The U.S. Supreme Court just handed Texas a major win by greenlighting a new congressional district map that has Democrats seeing red.

In a 6-3 decision, the high court allowed Texas to roll out this map for the 2026 midterm elections, siding with Republican leaders over objections of racial gerrymandering from a lower court, as NBC News reports.

This story starts with Texas lawmakers, under encouragement from the Trump administration, crafting a map designed to potentially add up to five Republican seats in the House, where the GOP already holds a slim majority.

Texas Map Sparks Fierce Legal Battle

The map didn’t come without a fight -- six plaintiff groups, including the League of United Latin American Citizens and the Texas NAACP, sued, claiming the redistricting was racially motivated.

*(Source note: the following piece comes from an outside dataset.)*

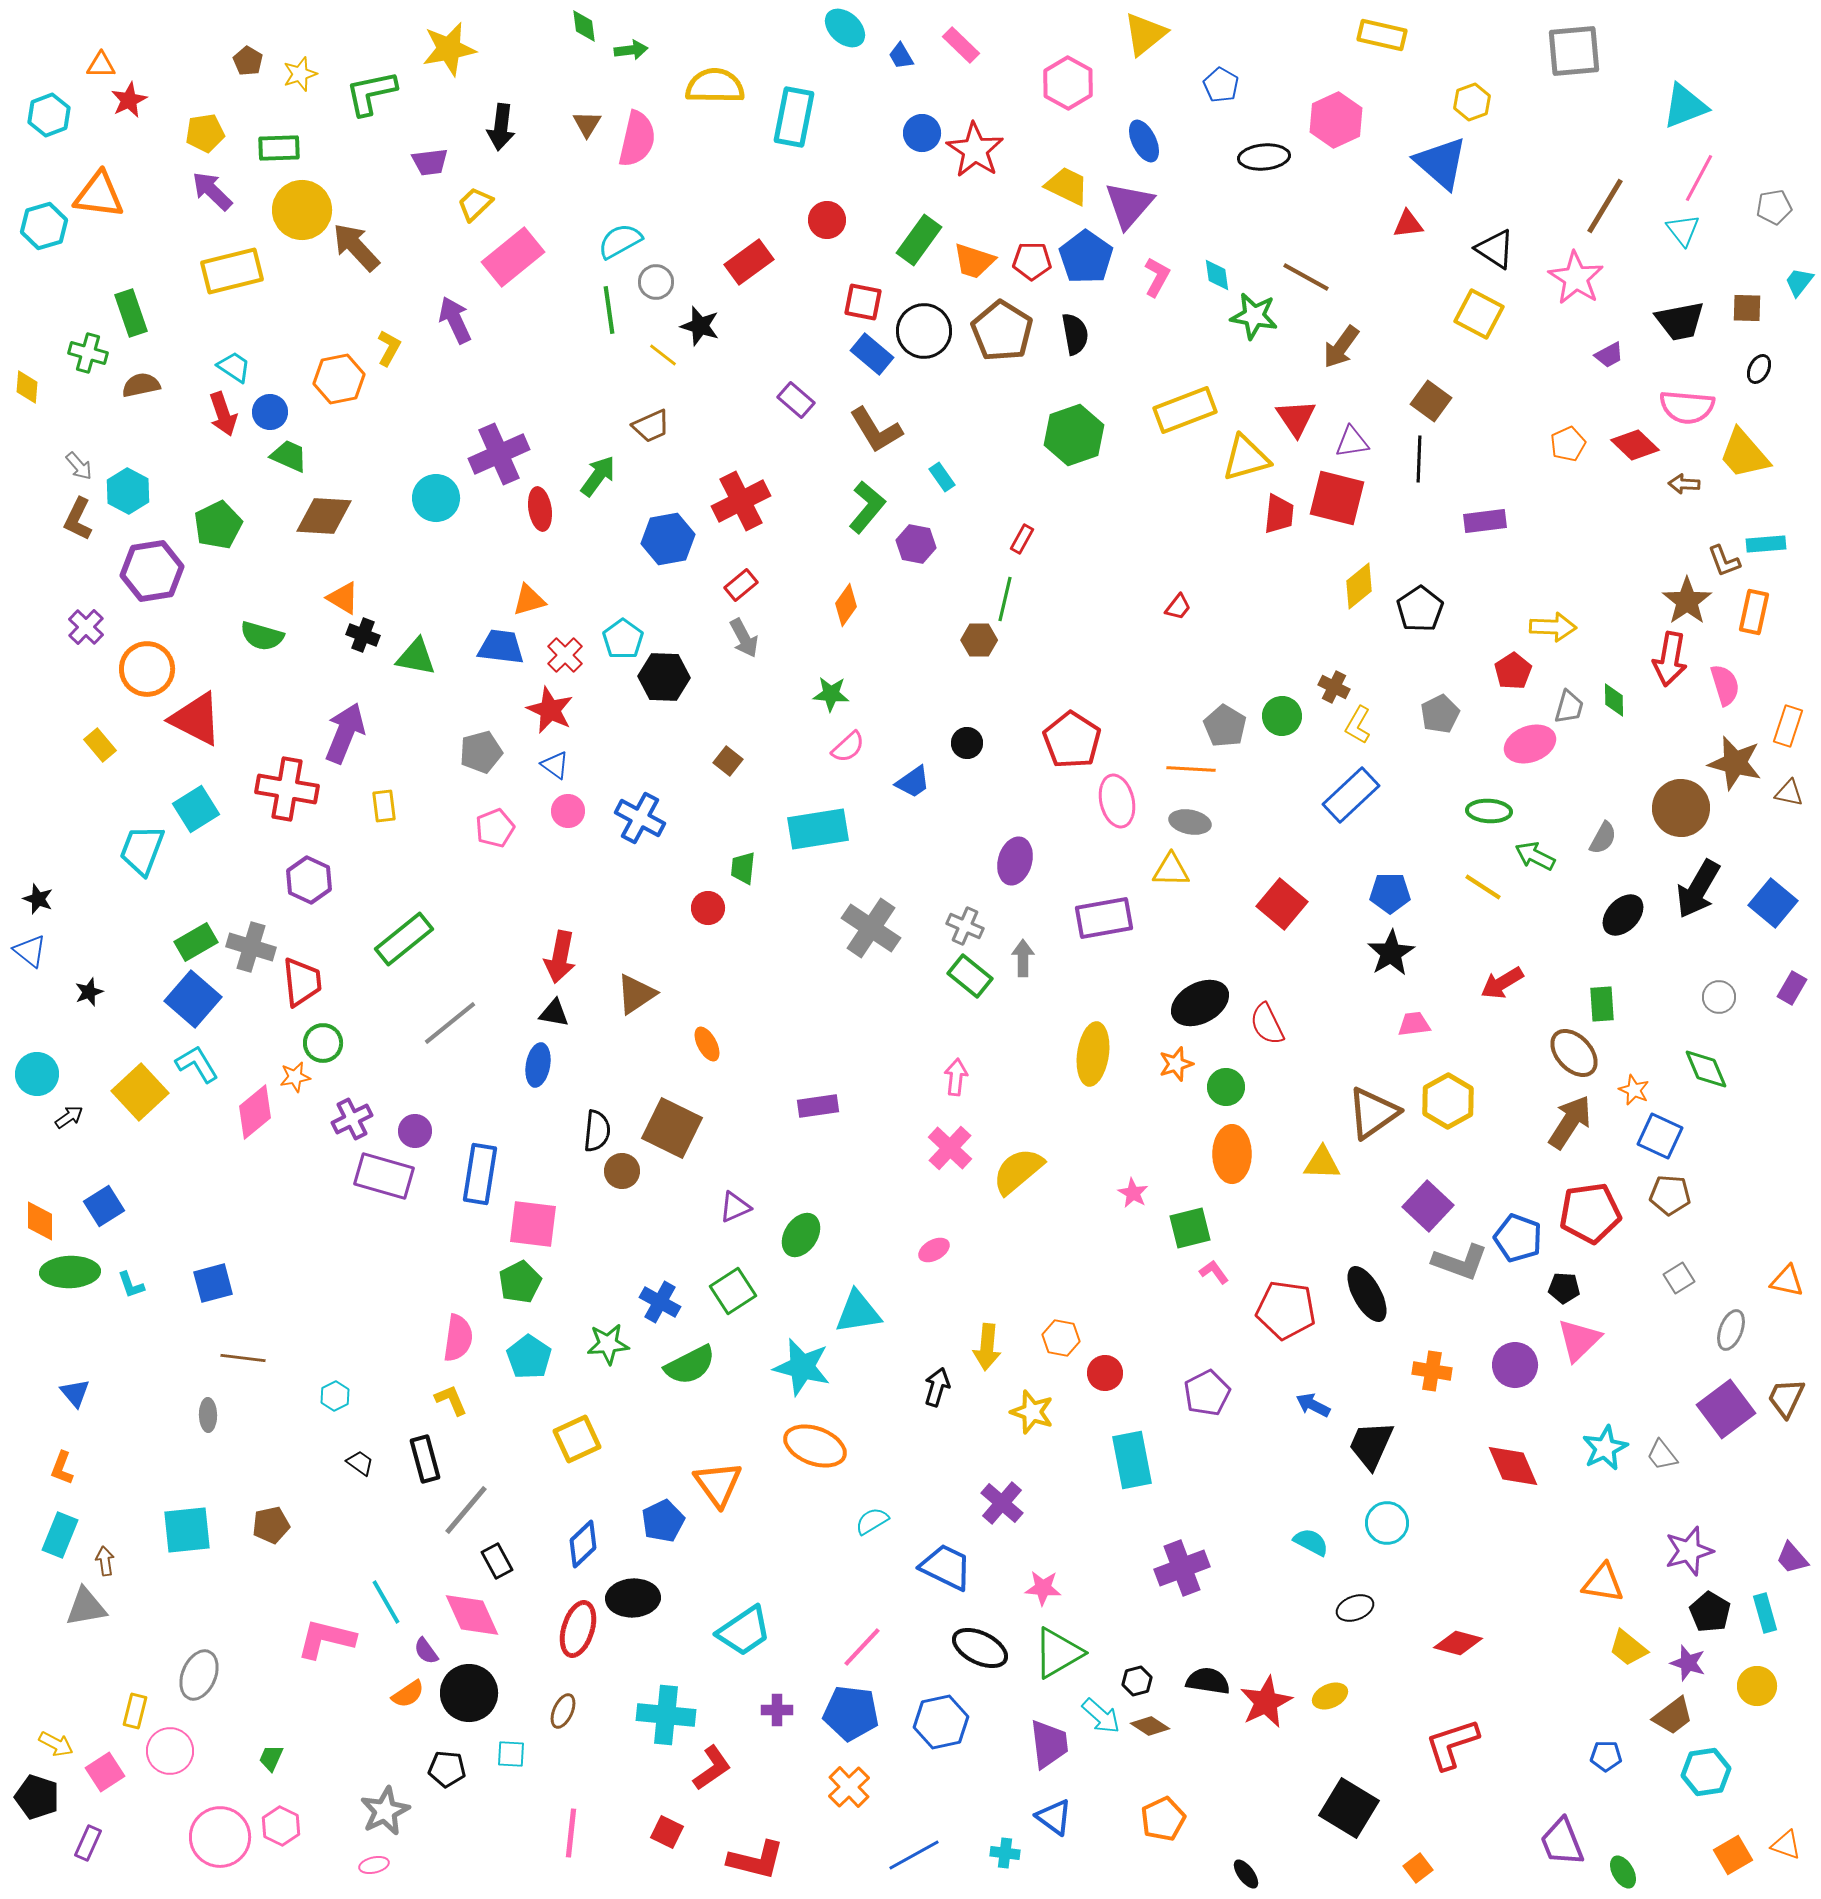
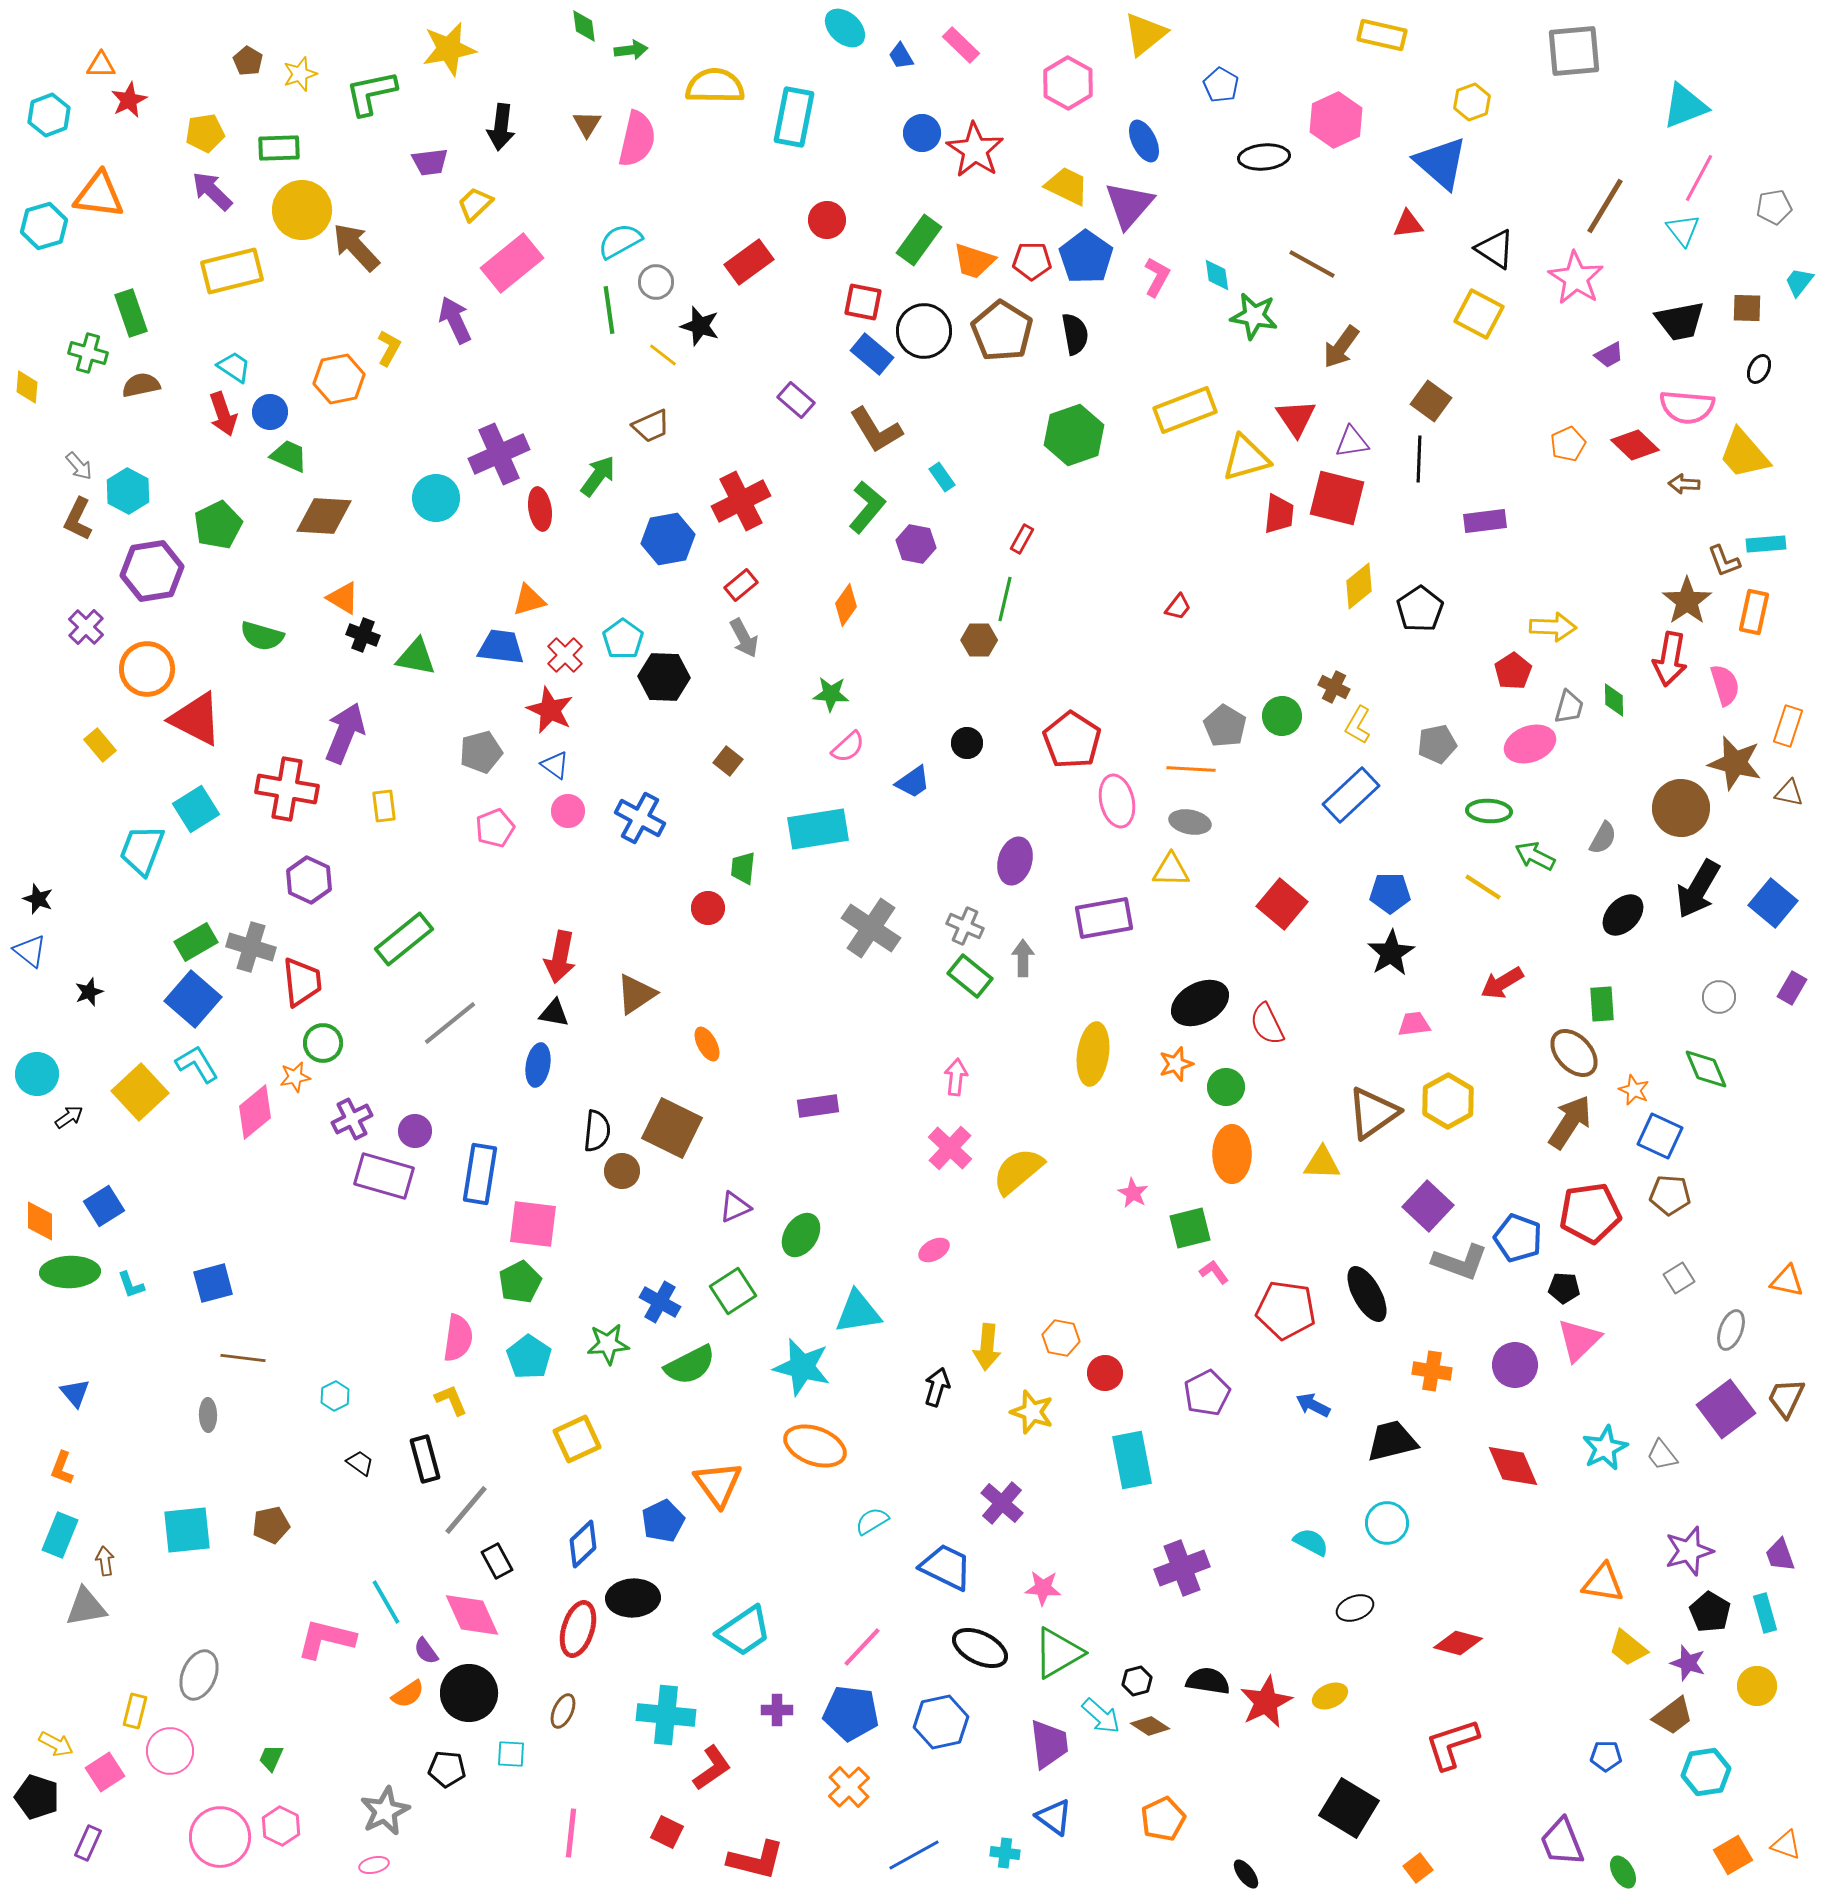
pink rectangle at (513, 257): moved 1 px left, 6 px down
brown line at (1306, 277): moved 6 px right, 13 px up
gray pentagon at (1440, 714): moved 3 px left, 30 px down; rotated 15 degrees clockwise
black trapezoid at (1371, 1445): moved 21 px right, 4 px up; rotated 52 degrees clockwise
purple trapezoid at (1792, 1558): moved 12 px left, 3 px up; rotated 21 degrees clockwise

A lower court agreed, ruling 2-1 that the map likely violated the 14th Amendment, with a judge finding “substantial evidence” of racial gerrymandering at play.

But Texas Gov. Greg Abbott wasn’t backing down, filing an emergency application to the Supreme Court, which hit pause on that lower court ruling on Nov. 21, before fully siding with Texas in this latest decision.

Supreme Court Majority Defends Texas Move

The Supreme Court’s conservative majority issued an unsigned order, arguing Texas is “likely to succeed on the merits” and chiding the lower court for not giving state lawmakers the benefit of the doubt.

Justice Samuel Alito, in a concurring opinion, suggested the map leaned more on partisan strategy than racial bias, a stance that aligns with a 2019 high court ruling allowing redistricting for political gain as long as race isn’t the main driver.

Texas Attorney General Ken Paxton cheered the ruling, declaring, “This map reflects the political climate of our state and is a massive win for Texas and every conservative who is tired of watching the left try to upend the political system with bogus lawsuits.” Well, Ken, it’s a win indeed, though one wonders if the “political climate” excuse holds when minority voters feel sidelined.

Dissenters Cry Foul on Minority Impact

Not everyone on the bench was waving pom-poms -- Justice Elena Kagan, joined by the court’s other liberal justices, dissented sharply, arguing the decision “disrespects the work of a district court that did everything one could ask” and “disserves the millions of Texans whom the district court found were assigned to their new districts based on their race.”

Kagan’s words sting, but let’s be real -- redistricting has always been a bare-knuckle political game, and the Supreme Court’s stance on timing, noting courts shouldn’t meddle close to elections, gives states like Texas a practical shield.

Meanwhile, Texas lawyers doubled down, arguing the map was purely partisan, not racial, and that judicial interference this late in the game is a no-go. Fair point -- elections wait for no one, but the optics of dismissing minority voter concerns aren’t exactly a good look.

Broader Context of Partisan Redistricting Emerges

Adding fuel to the fire, the Trump administration had pushed Texas and other GOP-led states to redraw maps outside the usual census cycle, even warning Texas earlier in 2025 of potential federal lawsuits if it didn’t scrap so-called “coalition districts” where nonwhite voters hold sway.

Critics like Thomas Saenz of the Mexican American Legal Defense and Educational Fund slammed the ruling, suggesting it emboldens states to delay redistricting shenanigans until courts are too swamped to act.

It’s a clever jab at a system that sometimes rewards last-minute tactics over principled debate, though Texas would argue it’s just playing by the rules as they stand.